Volksvergaderingen (Rome)
Uit Wikipedia, de vrije encyclopedia
De Romeinse Vergaderingen waren instellingen in het oude Rome. Zij fungeerden als de machinerie van de Romeinse wetgevende macht, en keurden dus (theoretisch althans) alle wetgeving goed. Aangezien de vergaderingen werkten op basis van een directe democratie, brachten gewone burgers, en geen gekozen vertegenwoordigers, alle stemmingen uit. De volksvertegenwoordigingen werden sterk gecontroleerd door de uitvoerende macht en door de Romeinse Senaat. Wetten werden aangenomen (en magistraten gekozen) door Curia (in de Curiate Assembly), Stammen (in de Tribal Assembly), en eeuw (in de Centuriate Assembly).
Toen de stad Rome werd gesticht (traditioneel gedateerd op 753 v. Chr.), werden zowel een senaat als een vergadering, de Curiate Assembly, in het leven geroepen. De Curievergadering was de belangrijkste wetgevende vergadering in het tijdperk van het Romeinse Koninkrijk. Hoewel haar voornaamste doel het kiezen van nieuwe koningen was, bezat zij ook rudimentaire wetgevende bevoegdheden. Kort na de stichting van de Romeinse Republiek (traditioneel gedateerd op 509 v. Chr.) verschoof de belangrijkste wetgevende bevoegdheid naar twee nieuwe vergaderingen, de Stamvergadering ("Citizen's Assembly") en de Centuriate Assembly.
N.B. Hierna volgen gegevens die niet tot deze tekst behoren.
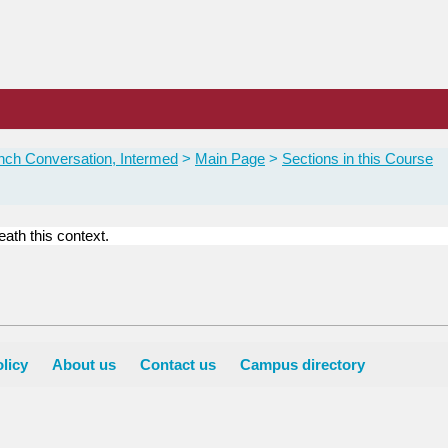
nch Conversation, Intermed
Main Page
Sections in this Course
ath this context.
licy
About us
Contact us
Campus directory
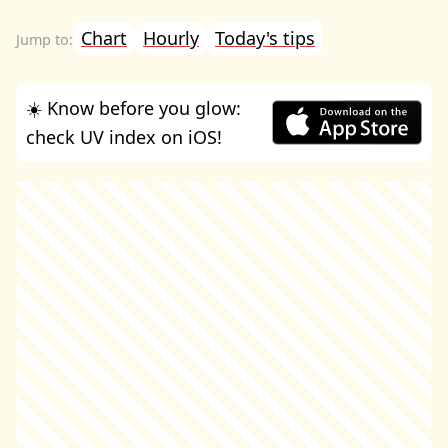
Chart
Hourly
Today's tips
☀️ Know before you glow:
check UV index on iOS!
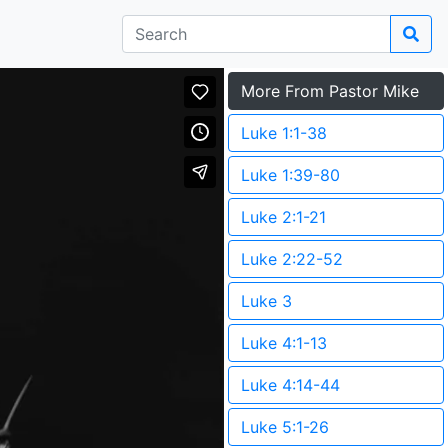
More From Pastor Mike
Luke 1:1-38
Luke 1:39-80
Luke 2:1-21
Luke 2:22-52
Luke 3
Luke 4:1-13
Luke 4:14-44
Luke 5:1-26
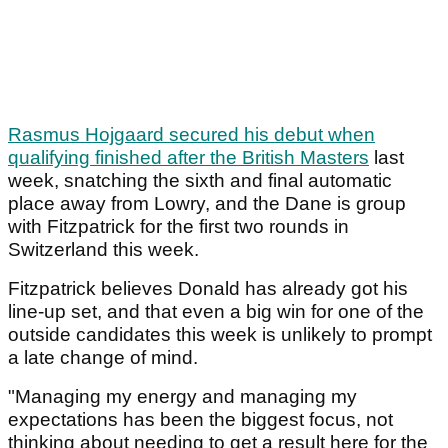
Rasmus Hojgaard secured his debut when
qualifying finished after the British Masters
last
week, snatching the sixth and final automatic
place away from Lowry, and the Dane is group
with Fitzpatrick for the first two rounds in
Switzerland this week.
Fitzpatrick believes Donald has already got his
line-up set, and that even a big win for one of the
outside candidates this week is unlikely to prompt
a late change of mind.
"Managing my energy and managing my
expectations has been the biggest focus, not
thinking about needing to get a result here for the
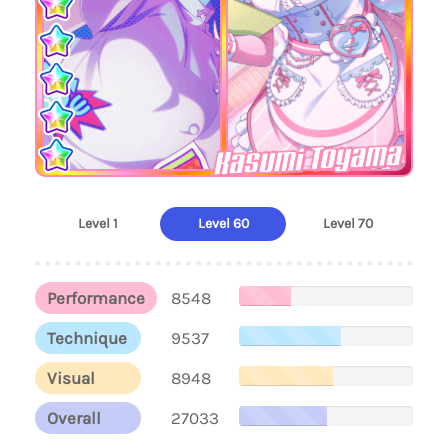
Kasumi Toyama
Level 1
Level 60
Level 70
Performance
8548
Technique
9537
Visual
8948
Overall
27033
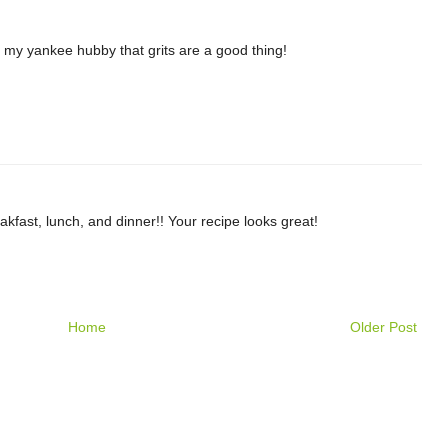
e my yankee hubby that grits are a good thing!
akfast, lunch, and dinner!! Your recipe looks great!
Home
Older Post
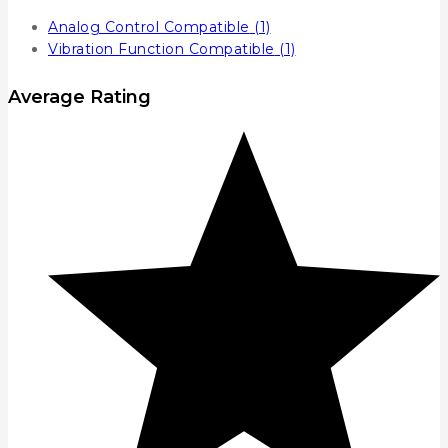
Analog Control Compatible
(1)
Vibration Function Compatible
(1)
Average Rating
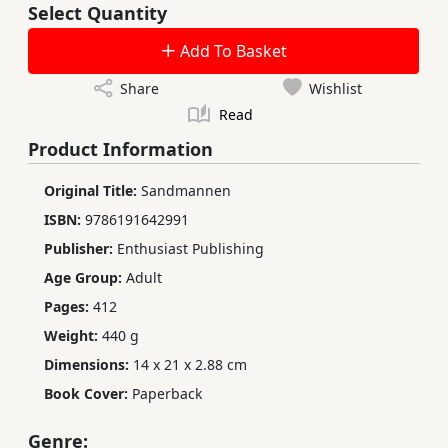
Select Quantity
Add To Basket
Share
Wishlist
Read
Product Information
Original Title:
Sandmannen
ISBN:
9786191642991
Publisher:
Enthusiast Publishing
Age Group:
Adult
Pages:
412
Weight:
440 g
Dimensions:
14 x 21 x 2.88 cm
Book Cover:
Paperback
Genre:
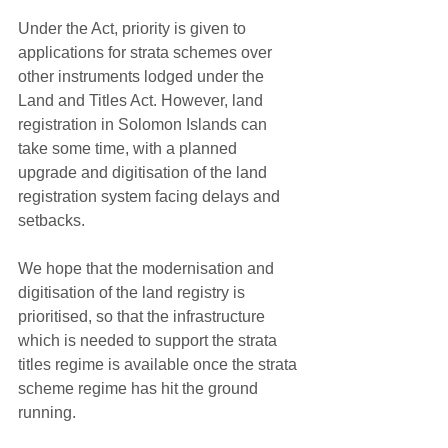
Under the Act, priority is given to 
applications for strata schemes over 
other instruments lodged under the 
Land and Titles Act. However, land 
registration in Solomon Islands can 
take some time, with a planned 
upgrade and digitisation of the land 
registration system facing delays and 
setbacks.
We hope that the modernisation and 
digitisation of the land registry is 
prioritised, so that the infrastructure 
which is needed to support the strata 
titles regime is available once the strata 
scheme regime has hit the ground 
running. 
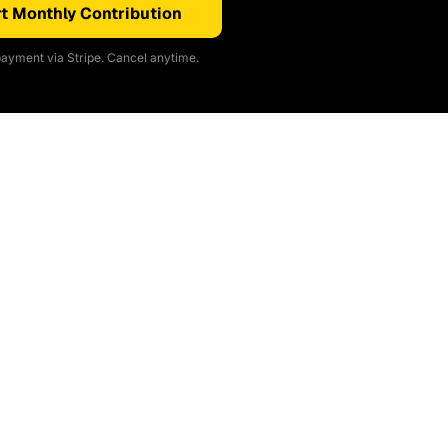
t Monthly Contribution
ayment via Stripe. Cancel anytime.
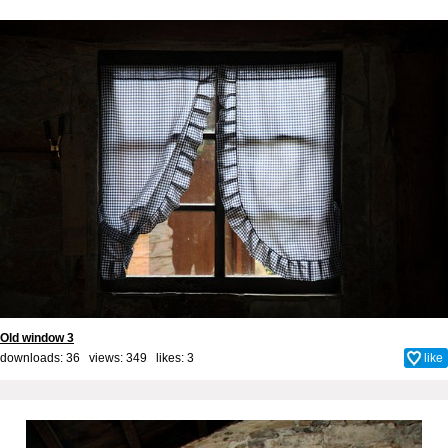
Old window 3
downloads: 36 views: 349 likes:
3
like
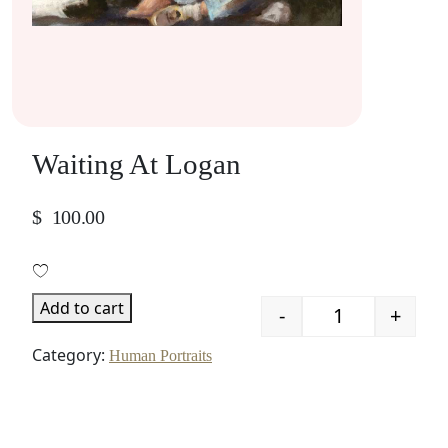
Waiting At Logan
$
100.00
Add to cart
-
+
Quantity
Category:
Human Portraits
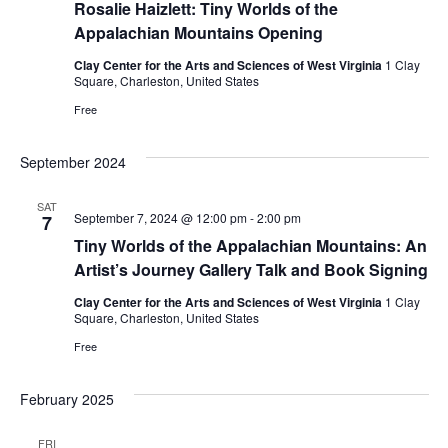
Rosalie Haizlett: Tiny Worlds of the
Appalachian Mountains Opening
Clay Center for the Arts and Sciences of West Virginia
1 Clay
Square, Charleston, United States
Free
September 2024
SAT
September 7, 2024 @ 12:00 pm
-
2:00 pm
7
Tiny Worlds of the Appalachian Mountains: An
Artist’s Journey Gallery Talk and Book Signing
Clay Center for the Arts and Sciences of West Virginia
1 Clay
Square, Charleston, United States
Free
February 2025
FRI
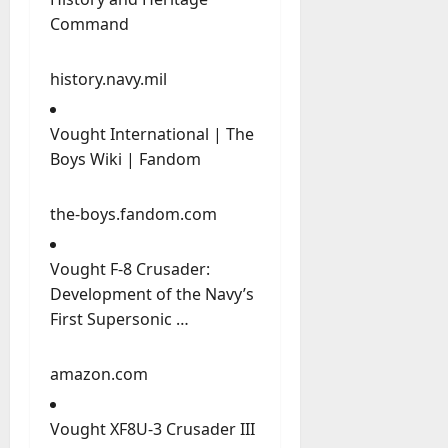
Command
history.navy.mil
Vought International | The
Boys Wiki | Fandom
the-boys.fandom.com
Vought F-8 Crusader:
Development of the Navy’s
First Supersonic …
amazon.com
Vought XF8U-3 Crusader III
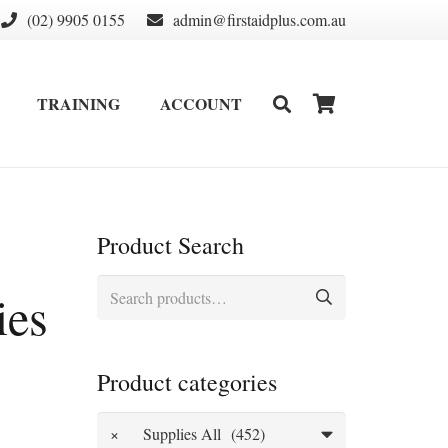
(02) 9905 0155
admin@firstaidplus.com.au
TRAINING
ACCOUNT
DEFIBRILLATOR SUPPLIES & CONSUMABLES
WALL MOUNT & CABINETS
Product Search
Search
ies
for:
Product categories
×
Supplies All (452)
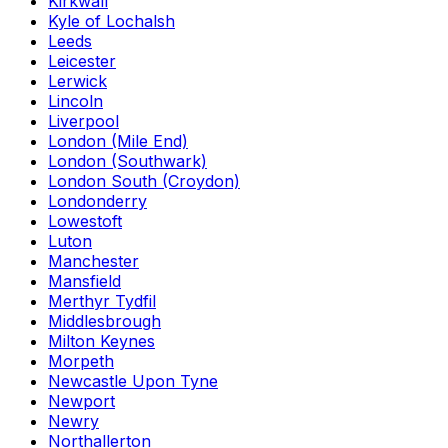
Kirkwall
Kyle of Lochalsh
Leeds
Leicester
Lerwick
Lincoln
Liverpool
London (Mile End)
London (Southwark)
London South (Croydon)
Londonderry
Lowestoft
Luton
Manchester
Mansfield
Merthyr Tydfil
Middlesbrough
Milton Keynes
Morpeth
Newcastle Upon Tyne
Newport
Newry
Northallerton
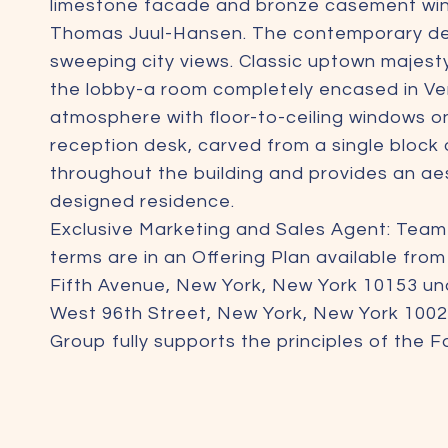
limestone facade and bronze casement wind
Thomas Juul-Hansen. The contemporary design
sweeping city views. Classic uptown majes
the lobby-a room completely encased in Ven
atmosphere with floor-to-ceiling windows o
reception desk, carved from a single block of
throughout the building and provides an aes
designed residence.
Exclusive Marketing and Sales Agent: Tea
terms are in an Offering Plan available fro
Fifth Avenue, New York, New York 10153 un
West 96th Street, New York, New York 1002
Group fully supports the principles of the 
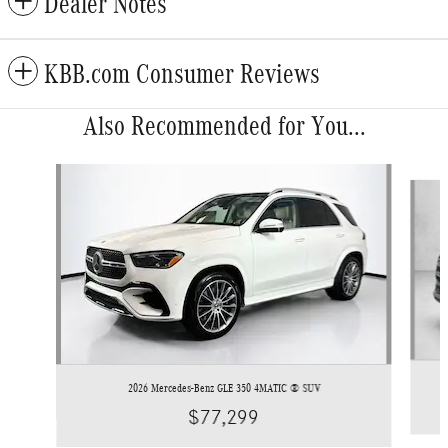
Dealer Notes
KBB.com Consumer Reviews
Also Recommended for You...
Slide 1 of 6
2026 Mercedes-Benz GLE 350 4MATIC ® SUV
$77,299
Onder het keizerrijk werden de bevoegdheden die de volksvertegenwoordigingen hadden, overgedragen aan de senaat. Hoewel de vergaderingen uiteindelijk hun laatste schijn van politieke macht verloren, bleven de burgers er bijeenkomen voor organisatorische doeleinden. Uiteindelijk werden de vergaderingen echter verlaten.